Tips to Make It Perfect
- Ensure your bananas are ripe for the best flavor and sweetness. Brown spots are a sign they are ready.
- Feel free to experiment with different nut butters or try adding nuts and seeds for an extra crunch.
- If you prefer extra spiciness, consider adding a pinch of nutmeg or vanilla extract for deeper flavor.
Recipe Variations
- Nut-Free: Replace the nut butter with sunflower seed butter or omit it entirely for a nut-free version.
- Fruity Twist: Add dried fruits like cranberries or raisins for a chewy texture.
- Protein Boost: Mix in some protein powder for an added nutritional kick, perfect for post-workout snacks.
Frequently Asked Questions
1. How long do these bars take to prepare?
The preparation and baking time is approximately 30-40 minutes, making it a quick recipe to whip up on a busy day.
2. Can I freeze these bars for later?
Absolutely! You can store the bars in the freezer for up to three months. Just ensure they are wrapped well in plastic wrap and placed in a freezer-safe container.
3. What can I substitute if I don’t have almond milk?
You can use any type of milk, such as cow’s milk, oat milk, or soy milk.
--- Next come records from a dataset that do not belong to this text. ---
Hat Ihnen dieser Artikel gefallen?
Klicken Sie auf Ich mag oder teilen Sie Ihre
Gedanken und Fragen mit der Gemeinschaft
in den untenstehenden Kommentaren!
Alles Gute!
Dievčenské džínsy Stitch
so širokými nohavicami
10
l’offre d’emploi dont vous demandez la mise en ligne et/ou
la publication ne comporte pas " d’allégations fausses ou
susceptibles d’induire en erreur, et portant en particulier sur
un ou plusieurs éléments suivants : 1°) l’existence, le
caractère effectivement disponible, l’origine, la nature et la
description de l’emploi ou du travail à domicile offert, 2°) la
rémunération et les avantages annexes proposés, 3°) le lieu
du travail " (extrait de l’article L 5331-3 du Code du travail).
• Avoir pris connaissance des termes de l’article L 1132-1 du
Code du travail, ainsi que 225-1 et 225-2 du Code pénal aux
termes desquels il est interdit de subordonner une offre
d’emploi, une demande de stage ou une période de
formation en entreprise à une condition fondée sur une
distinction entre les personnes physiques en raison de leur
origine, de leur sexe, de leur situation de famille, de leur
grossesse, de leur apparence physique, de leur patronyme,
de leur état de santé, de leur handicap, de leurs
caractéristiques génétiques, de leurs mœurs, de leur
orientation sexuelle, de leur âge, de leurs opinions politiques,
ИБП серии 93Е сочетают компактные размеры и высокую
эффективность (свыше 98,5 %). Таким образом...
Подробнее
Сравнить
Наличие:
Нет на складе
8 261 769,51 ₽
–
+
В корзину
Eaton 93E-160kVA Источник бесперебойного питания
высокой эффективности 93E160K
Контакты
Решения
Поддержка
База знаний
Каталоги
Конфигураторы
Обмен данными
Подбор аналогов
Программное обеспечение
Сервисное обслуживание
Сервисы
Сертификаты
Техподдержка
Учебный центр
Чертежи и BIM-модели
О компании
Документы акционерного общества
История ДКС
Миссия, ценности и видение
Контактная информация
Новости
The choice is yours based on dietary needs or personal preference.

Banana Oatmeal Meal Prep Breakfast Bars
Delightful and nutritious breakfast bars packed with energy-giving ingredients, perfect for meal prepping and hectic mornings.
- Prep Time: 10 minutes
- Cook Time: 25 minutes
- Total Time: 35 minutes
- Yield: 16 servings
- Category: Breakfast
- Method: Baking
- Cuisine: American
- Diet: Vegetarian
Ingredients
- 2 ripe bananas
- 1 cup rolled oats
- 1/2 cup almond milk (or any milk of choice)
- 1/4 cup honey (or maple syrup)
- 1/2 teaspoon cinnamon
- 1/4 teaspoon salt
- 1/2 cup nut butter (peanut butter or almond butter)
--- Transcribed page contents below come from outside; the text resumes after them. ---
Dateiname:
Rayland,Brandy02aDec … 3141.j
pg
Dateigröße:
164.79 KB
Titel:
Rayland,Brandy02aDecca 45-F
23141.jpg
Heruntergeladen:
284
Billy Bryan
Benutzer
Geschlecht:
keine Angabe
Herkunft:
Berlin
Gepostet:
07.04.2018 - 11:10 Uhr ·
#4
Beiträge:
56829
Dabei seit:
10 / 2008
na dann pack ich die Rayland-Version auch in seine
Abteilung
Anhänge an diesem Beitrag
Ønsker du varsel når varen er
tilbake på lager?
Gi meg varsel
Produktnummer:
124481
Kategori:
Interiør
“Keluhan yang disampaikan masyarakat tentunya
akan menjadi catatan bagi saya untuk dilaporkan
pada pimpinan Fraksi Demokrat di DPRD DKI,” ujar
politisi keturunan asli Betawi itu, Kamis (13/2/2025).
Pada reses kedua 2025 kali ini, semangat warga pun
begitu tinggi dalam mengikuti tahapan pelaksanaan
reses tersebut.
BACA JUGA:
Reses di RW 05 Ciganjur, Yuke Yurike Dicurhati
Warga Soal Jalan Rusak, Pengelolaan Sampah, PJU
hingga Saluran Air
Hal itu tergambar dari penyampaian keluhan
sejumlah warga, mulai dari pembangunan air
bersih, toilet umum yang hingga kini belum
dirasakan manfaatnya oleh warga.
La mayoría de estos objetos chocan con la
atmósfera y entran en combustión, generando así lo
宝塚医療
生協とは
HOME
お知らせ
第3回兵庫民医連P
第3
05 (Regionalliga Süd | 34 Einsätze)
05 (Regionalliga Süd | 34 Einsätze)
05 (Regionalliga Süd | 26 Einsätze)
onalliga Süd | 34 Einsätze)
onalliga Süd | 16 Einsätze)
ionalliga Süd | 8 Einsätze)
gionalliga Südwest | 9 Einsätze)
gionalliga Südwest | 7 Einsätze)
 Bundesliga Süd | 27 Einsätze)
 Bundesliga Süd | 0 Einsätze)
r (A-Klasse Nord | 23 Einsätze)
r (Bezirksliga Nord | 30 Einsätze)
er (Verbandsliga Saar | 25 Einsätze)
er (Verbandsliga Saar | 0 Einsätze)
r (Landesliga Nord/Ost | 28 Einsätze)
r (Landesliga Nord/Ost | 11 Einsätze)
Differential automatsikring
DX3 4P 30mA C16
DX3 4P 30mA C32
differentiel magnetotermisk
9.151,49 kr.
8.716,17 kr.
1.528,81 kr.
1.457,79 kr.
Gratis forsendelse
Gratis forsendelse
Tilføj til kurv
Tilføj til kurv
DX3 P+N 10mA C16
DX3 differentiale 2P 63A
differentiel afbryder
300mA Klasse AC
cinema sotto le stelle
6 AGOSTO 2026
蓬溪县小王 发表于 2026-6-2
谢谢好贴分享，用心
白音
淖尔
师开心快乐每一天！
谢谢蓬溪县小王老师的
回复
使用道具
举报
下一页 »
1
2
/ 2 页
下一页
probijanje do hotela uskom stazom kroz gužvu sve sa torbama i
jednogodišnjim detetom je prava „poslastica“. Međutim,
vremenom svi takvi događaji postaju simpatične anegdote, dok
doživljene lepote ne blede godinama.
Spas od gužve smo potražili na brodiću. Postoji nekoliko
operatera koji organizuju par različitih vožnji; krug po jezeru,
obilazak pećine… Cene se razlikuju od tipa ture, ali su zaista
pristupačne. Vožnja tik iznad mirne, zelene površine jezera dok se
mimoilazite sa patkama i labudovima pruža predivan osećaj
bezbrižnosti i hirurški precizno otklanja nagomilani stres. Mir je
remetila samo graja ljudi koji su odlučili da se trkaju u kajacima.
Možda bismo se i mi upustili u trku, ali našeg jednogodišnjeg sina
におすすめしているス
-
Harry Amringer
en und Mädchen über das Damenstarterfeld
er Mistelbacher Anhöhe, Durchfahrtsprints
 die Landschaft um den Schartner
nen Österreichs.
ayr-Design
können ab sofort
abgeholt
- 1/4 cup chocolate chips (optional)
Instructions
- Preheat your oven to 350°F (175°C). Grease your baking dish or line it with parchment paper.
- Mash the ripe bananas until smooth.
- Add rolled oats, almond milk, honey, cinnamon, salt, and nut butter to the mashed bananas. Mix until everything is well combined.
- Fold in chocolate chips for added indulgence, if desired.
- Pour the mixture into your prepared baking dish, spreading it out evenly.
- Bake for 20-25 minutes, or until the edges turn golden brown.
- Allow the bars to cool completely before cutting them into squares. Store any leftovers in an airtight container in the refrigerator.
Notes
These bars can be served warm with yogurt or fruit and last up to a week in the fridge.